:: DATA LISTING
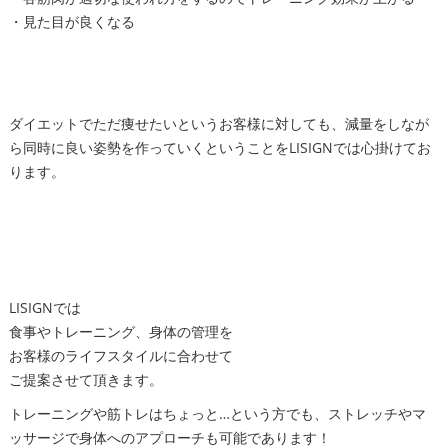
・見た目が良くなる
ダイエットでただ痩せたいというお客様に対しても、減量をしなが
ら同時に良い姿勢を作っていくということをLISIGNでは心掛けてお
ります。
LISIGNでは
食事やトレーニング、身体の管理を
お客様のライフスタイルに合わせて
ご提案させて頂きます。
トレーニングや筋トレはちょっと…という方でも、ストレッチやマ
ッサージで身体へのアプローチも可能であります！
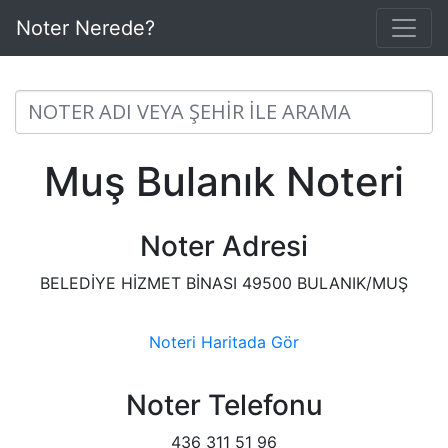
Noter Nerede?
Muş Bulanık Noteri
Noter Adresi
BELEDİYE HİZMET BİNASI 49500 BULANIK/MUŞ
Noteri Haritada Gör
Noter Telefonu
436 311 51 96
::::
* _ASSIGNMENT_: Nothing but the lines from the one containing "ご提案させて頂きます。" through the last line of the records should appear in the copy, exactly as written and without pictures.

* _EXERCISE SOLUTION_:
ご提案させて頂きます。
トレーニングや筋トレはちょっと…という方でも、ストレッチやマ
ッサージで身体へのアプローチも可能であります！
Noter Nerede?
Muş Bulanık Noteri
Noter Adresi
BELEDİYE HİZMET BİNASI 49500 BULANIK/MUŞ
Noteri Haritada Gör
Noter Telefonu
436 311 51 96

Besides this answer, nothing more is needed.